Dangers of Xopy and Robocopy

I use my own blog once in a while to remind myself how to do a specific task, and sometimes I forget to document every step along the way.
I did my basic steps of using psexec with admin creds and elevated permissions, and came across the two useual problems I forgot to mention in my previous posts!

The first one being; Access Denied – unable to create directory.
That’s funny considering I have full admin permissions, this is another one of those erroneous error messages. This one was really due to junctions aka linked files in linux.
After hurdling that issue using the switches /d /s /y /h /i /z I discovered the next erroneous error message of insufficient memory. Gosh Darn it xcopy can you do anything right? Like usual google to the rescue and you sure enough discover that this event happens due the limit of 256 characters on the NTFS file format most windows use (unless you are on Win 8.1 or above and use the new file table, but that’s a blog post for another day.) So the total directory path turns out to be longer than NTFS allows and cause this “insufficient memory” error. As you can imagine google and others blogs have pointed me to Robocopy!.
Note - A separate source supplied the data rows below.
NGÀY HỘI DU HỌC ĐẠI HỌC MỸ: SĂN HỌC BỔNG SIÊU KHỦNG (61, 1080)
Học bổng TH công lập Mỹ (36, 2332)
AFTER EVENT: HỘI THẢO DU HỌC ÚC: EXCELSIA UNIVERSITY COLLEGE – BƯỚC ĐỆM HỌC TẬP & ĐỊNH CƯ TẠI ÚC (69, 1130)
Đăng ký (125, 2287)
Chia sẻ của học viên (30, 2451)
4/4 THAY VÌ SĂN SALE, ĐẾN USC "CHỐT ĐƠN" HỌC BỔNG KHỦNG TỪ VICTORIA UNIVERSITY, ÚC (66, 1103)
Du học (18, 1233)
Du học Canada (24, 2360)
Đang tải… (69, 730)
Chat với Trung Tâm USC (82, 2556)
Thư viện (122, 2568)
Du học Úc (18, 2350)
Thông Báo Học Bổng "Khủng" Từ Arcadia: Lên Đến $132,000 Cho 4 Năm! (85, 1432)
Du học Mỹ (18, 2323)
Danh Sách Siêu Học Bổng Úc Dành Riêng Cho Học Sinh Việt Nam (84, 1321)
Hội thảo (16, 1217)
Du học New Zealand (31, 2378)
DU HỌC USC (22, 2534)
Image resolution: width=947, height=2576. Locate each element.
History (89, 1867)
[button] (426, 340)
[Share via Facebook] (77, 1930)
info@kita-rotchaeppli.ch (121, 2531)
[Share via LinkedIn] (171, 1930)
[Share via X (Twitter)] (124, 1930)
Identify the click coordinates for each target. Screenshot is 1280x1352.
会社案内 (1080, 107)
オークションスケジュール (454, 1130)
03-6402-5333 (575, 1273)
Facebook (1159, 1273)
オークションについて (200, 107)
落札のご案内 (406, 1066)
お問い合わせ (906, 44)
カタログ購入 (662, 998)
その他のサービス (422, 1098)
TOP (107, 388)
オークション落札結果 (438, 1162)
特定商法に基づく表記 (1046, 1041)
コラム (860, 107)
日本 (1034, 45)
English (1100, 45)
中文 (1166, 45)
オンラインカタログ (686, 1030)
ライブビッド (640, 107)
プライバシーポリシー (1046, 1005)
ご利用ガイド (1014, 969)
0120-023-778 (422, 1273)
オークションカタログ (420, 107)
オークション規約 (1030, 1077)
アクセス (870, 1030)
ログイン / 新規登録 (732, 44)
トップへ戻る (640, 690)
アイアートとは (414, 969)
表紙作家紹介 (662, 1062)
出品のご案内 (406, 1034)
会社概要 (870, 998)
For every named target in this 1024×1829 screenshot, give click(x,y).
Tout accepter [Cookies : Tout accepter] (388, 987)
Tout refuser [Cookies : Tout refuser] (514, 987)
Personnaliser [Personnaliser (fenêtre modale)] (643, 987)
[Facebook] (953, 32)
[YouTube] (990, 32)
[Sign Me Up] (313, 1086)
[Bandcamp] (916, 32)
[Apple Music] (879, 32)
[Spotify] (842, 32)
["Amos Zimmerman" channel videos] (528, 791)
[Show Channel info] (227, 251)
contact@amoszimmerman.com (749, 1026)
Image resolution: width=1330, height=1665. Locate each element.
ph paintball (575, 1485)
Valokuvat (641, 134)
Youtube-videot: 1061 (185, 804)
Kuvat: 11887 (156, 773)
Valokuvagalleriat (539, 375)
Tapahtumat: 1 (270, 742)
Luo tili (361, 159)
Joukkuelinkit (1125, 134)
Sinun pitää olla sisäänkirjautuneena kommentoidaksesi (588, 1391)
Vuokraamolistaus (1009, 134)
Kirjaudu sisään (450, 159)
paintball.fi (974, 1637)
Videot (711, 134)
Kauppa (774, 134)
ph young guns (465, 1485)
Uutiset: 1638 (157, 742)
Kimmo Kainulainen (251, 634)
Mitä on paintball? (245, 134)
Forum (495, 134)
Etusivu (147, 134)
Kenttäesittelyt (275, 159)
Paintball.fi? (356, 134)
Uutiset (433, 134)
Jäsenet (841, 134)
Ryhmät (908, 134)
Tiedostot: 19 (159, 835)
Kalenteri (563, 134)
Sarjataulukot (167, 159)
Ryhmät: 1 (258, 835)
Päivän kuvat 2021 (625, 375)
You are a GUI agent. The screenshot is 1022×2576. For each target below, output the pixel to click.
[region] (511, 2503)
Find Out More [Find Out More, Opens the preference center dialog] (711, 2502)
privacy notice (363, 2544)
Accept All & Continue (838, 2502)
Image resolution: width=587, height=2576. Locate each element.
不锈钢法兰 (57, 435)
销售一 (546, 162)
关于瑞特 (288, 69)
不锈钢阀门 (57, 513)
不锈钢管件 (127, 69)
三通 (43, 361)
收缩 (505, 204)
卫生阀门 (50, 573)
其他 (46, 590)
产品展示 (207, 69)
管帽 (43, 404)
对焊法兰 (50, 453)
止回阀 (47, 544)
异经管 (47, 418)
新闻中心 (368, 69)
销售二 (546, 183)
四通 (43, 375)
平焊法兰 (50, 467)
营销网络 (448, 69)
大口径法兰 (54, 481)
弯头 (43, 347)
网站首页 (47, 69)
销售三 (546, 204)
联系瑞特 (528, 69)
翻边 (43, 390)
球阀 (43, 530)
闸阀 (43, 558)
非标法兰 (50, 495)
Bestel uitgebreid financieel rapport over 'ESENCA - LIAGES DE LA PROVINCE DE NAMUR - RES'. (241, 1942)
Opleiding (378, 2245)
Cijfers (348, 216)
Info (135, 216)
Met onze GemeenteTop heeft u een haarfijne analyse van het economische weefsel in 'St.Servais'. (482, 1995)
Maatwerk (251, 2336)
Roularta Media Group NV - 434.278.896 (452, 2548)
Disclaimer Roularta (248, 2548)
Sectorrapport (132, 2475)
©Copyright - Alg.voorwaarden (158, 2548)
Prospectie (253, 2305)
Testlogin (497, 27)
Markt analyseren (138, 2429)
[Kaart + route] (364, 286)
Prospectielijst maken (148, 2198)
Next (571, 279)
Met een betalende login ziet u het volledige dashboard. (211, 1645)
Robocopy what a nice command tool! Anyway at first I attempt normal robocopy without switchs, well that didn’t work, then I saw the /MIR, MASSIVE CAUTION!
Robocopy by default attempts to copy junction links, and by doing so (I’m not sure exactly how it attempts to accomplish this) it will spiral into the junction creating folder parents of children deeply into itself leaving with a structer similar to:
c:\user\username\Application Data\Application Data\Application Data”
to the point where it gets so deep it managed to crash saying it can’t read the file and attempting to break out of it using ctrl+c, won’t really work.
If you did run Robocopy with the /MIR on a users profile or any parent directory with junction folders, you’ll have to manually clean up the mess left behind. When you attempt to deleted the parent folder it will prompt an error stating the file is too large for the file system it resides on or something similar. These events are full of erroneous error messages. But go as far into the folder as you can then cut the folder where you end and paste it all the way into its parent folder shrinking the complete path name allowing you to work with the deeper child directories, after a couple cut n paste it should be short enough for you to delete the folders and all files.
The proper way is to use “Robocopy /MIR /XJ SourceDir TargetDir”. This way junctions will be skipped. Hope this helps someone else experiencing troubles with Xcopy and Robocopy.

Jan 2018 Update

I remember this. 🙂 2014 was a good year.